I was working on setting up Apache Airflow, and I noticed there was a Docker Compose file that would stand up Airflow and all of it’s dependencies. Everything looked good – save for these five lines at the top:

  depends_on:
    redis:
      condition: service_healthy
    postgres:
      condition: service_healthy

The first time seeing this, I was confused because the Docker Docs says that “Version 3 no longer supports the condition form of depends_on.”

![[Version 3 no longer supports the condition form of depends_on.png]]

I did the logical thing and made a PR for Airflow that would remove those lines. They weren’t doing anything, right?

Wrong.

As mik-laj points out, Docker Compose actually does support condition in the Version 3 form of a docker-compose.yml, the documentation is just wrong.

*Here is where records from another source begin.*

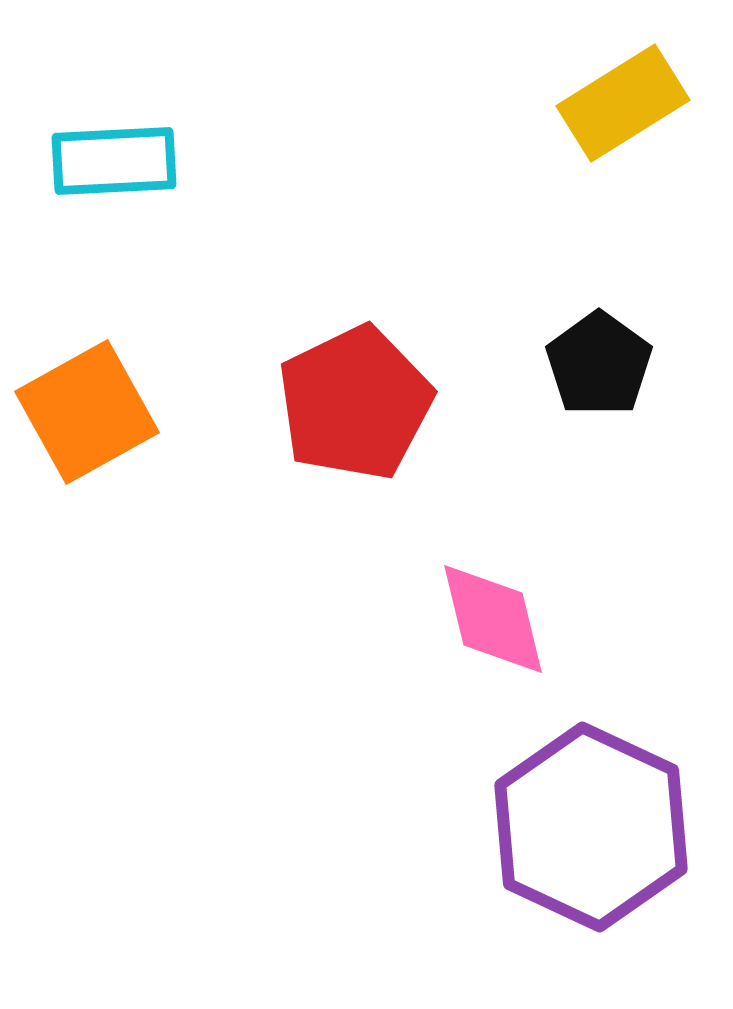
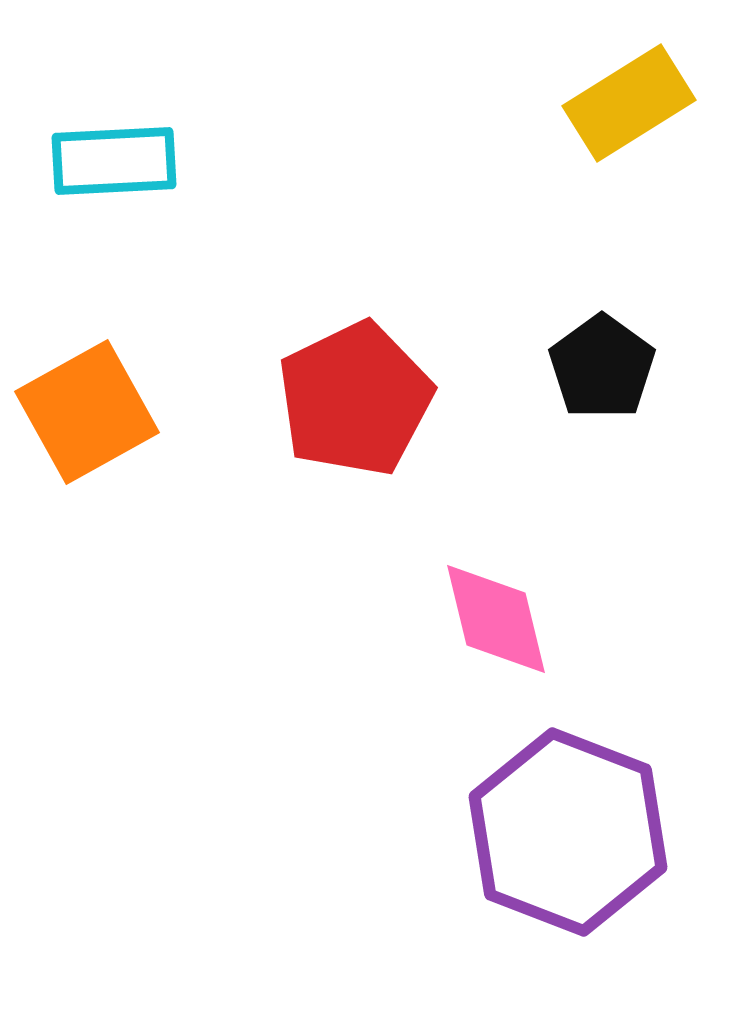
yellow rectangle: moved 6 px right
black pentagon: moved 3 px right, 3 px down
red pentagon: moved 4 px up
pink diamond: moved 3 px right
purple hexagon: moved 23 px left, 5 px down; rotated 4 degrees counterclockwise
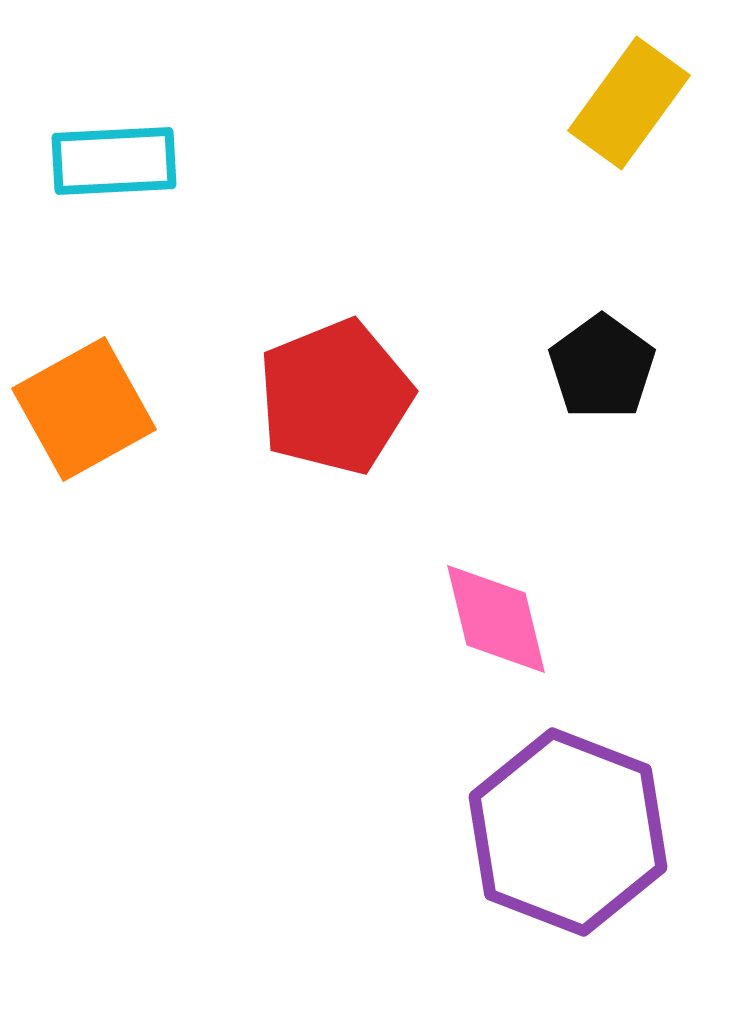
yellow rectangle: rotated 22 degrees counterclockwise
red pentagon: moved 20 px left, 2 px up; rotated 4 degrees clockwise
orange square: moved 3 px left, 3 px up
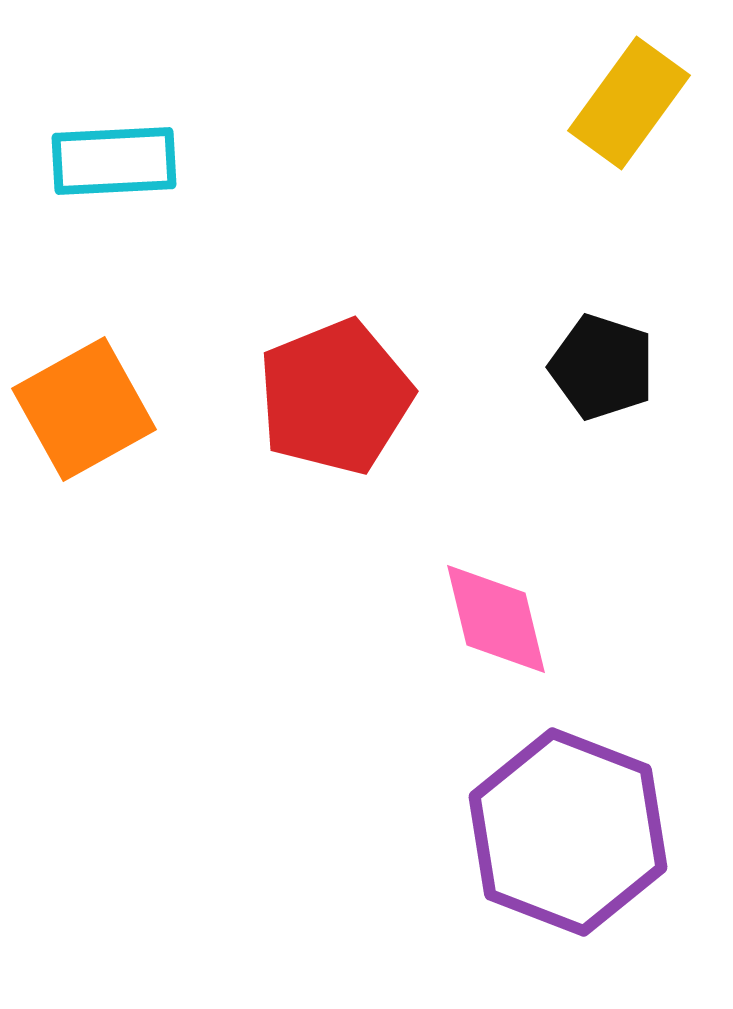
black pentagon: rotated 18 degrees counterclockwise
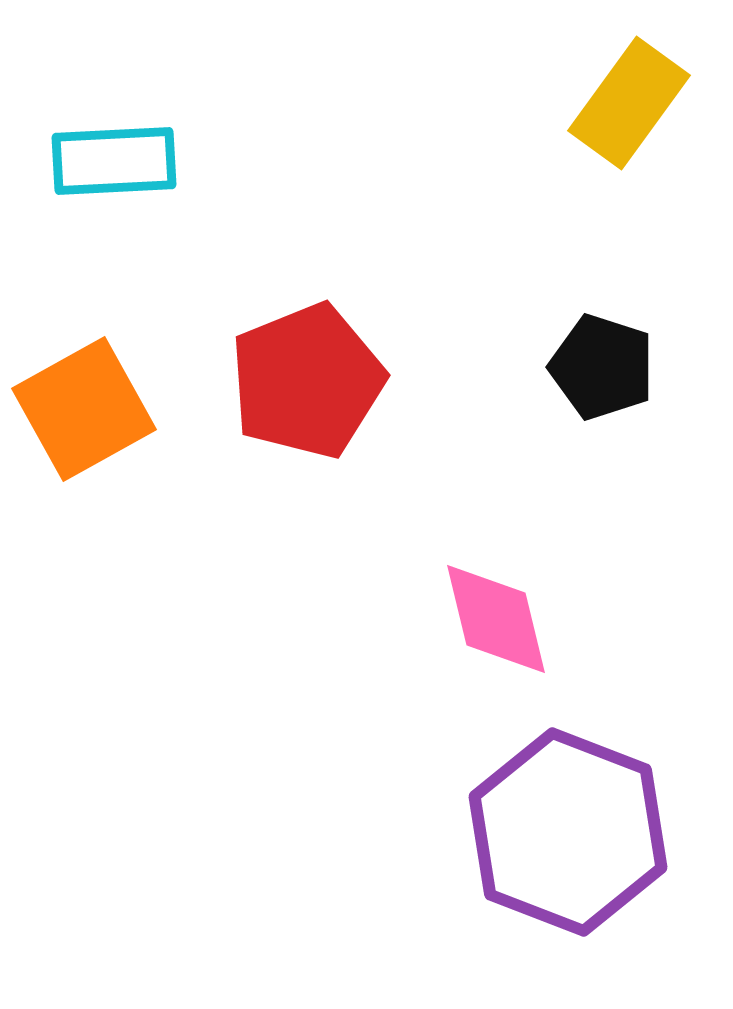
red pentagon: moved 28 px left, 16 px up
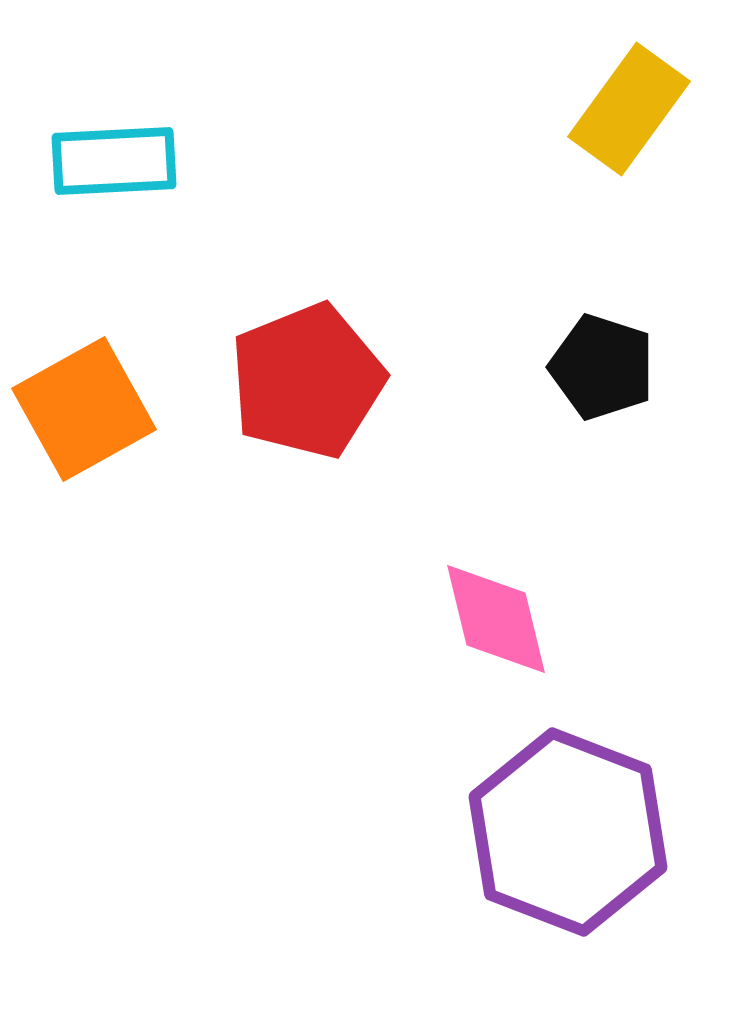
yellow rectangle: moved 6 px down
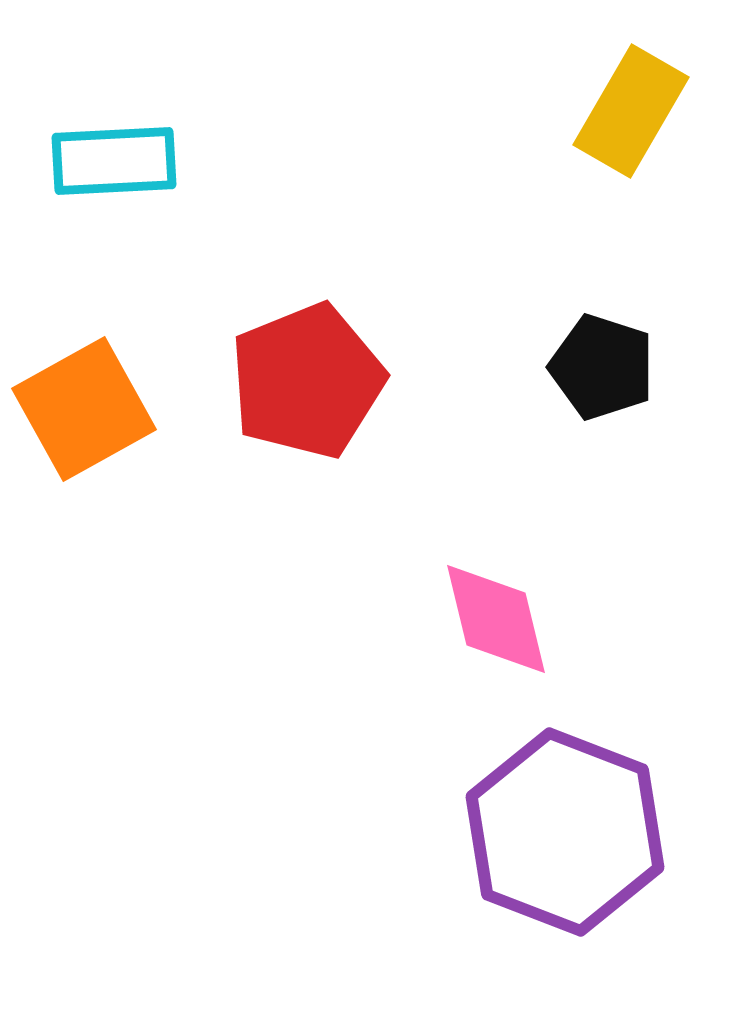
yellow rectangle: moved 2 px right, 2 px down; rotated 6 degrees counterclockwise
purple hexagon: moved 3 px left
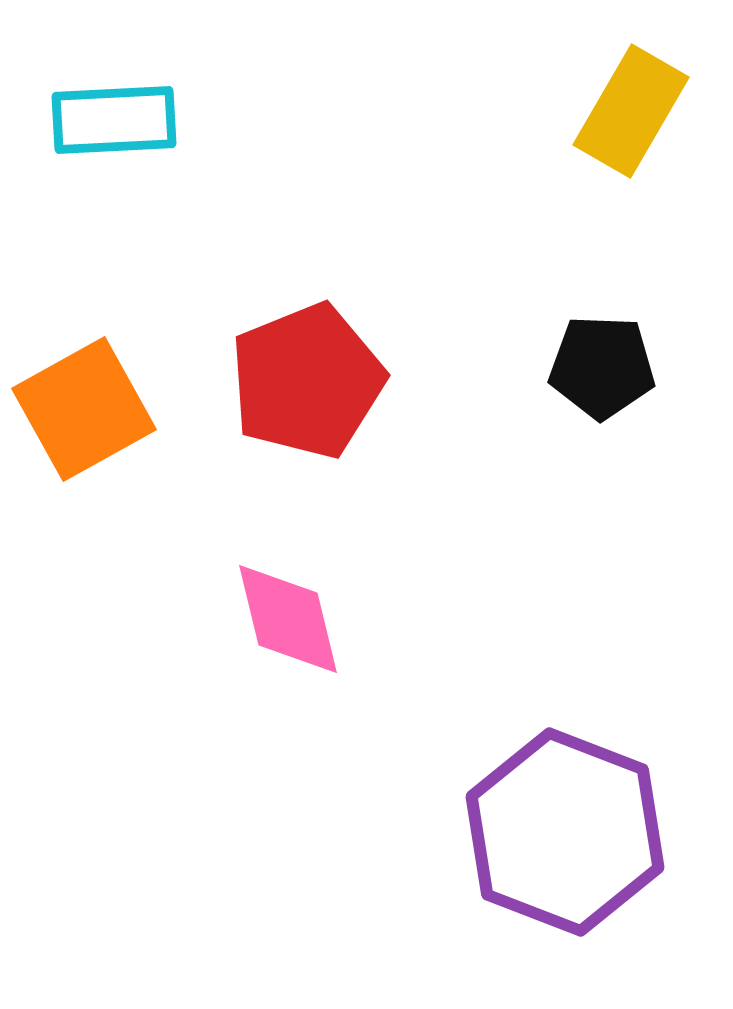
cyan rectangle: moved 41 px up
black pentagon: rotated 16 degrees counterclockwise
pink diamond: moved 208 px left
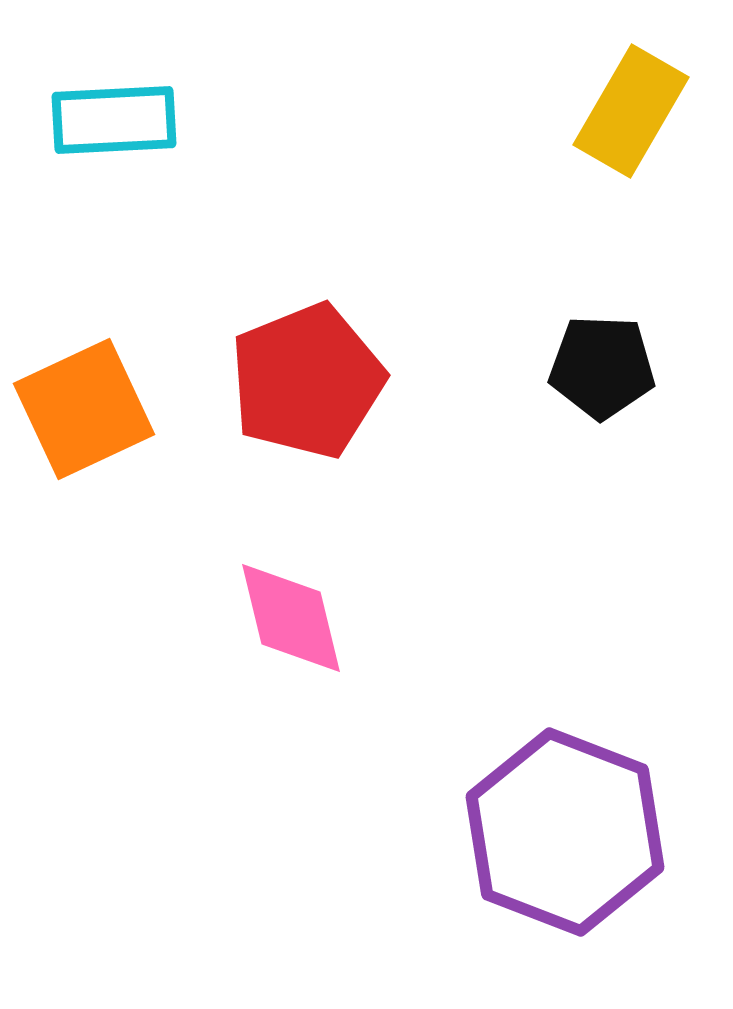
orange square: rotated 4 degrees clockwise
pink diamond: moved 3 px right, 1 px up
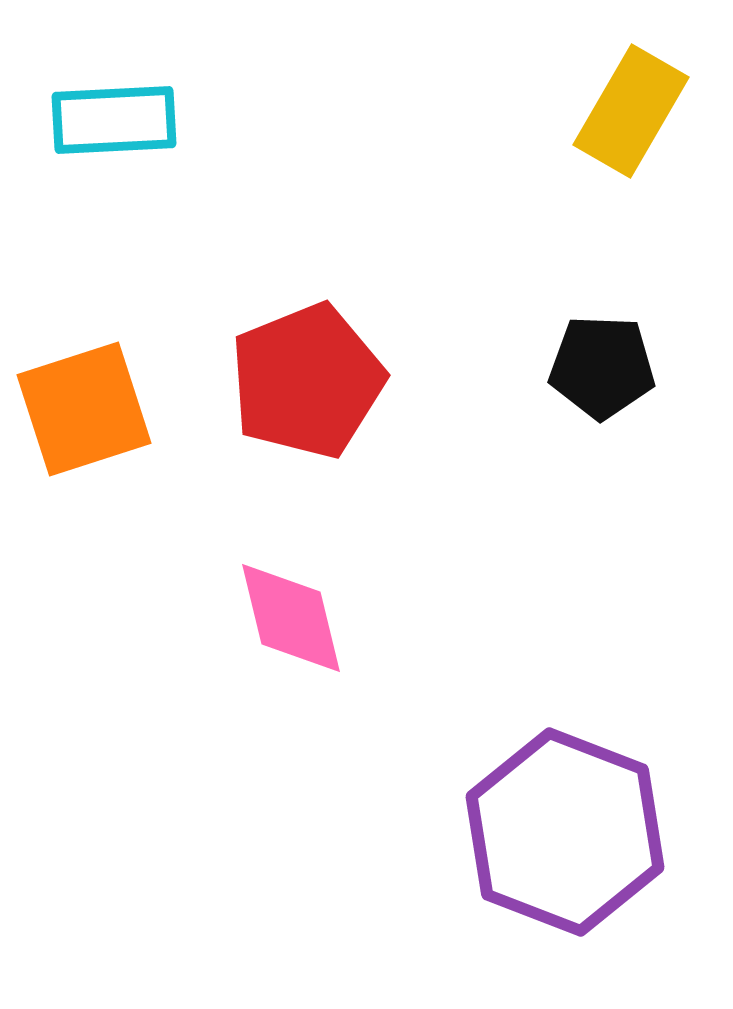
orange square: rotated 7 degrees clockwise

Testing it out, I found out that mik-laj was right. I wasn’t expecting them to be wrong, but I needed to confirm. This was a documentation problem on a tool that I use… daily. If I can use condition, it’ll help me make my compose files even better.

Well, if the documentation is wrong, I gotta fix it. PR was pushed to the docker.github.io repo, and was eventually approved and merged. I imagine it’ll be updated in the next couple of weeks on the side.


While the story itself is rather boring, it broght me an immense sense of satisfaction to not only find out that something that is documented is wrong, but be able to do something about it. I was able to put my fingers to the keyboard.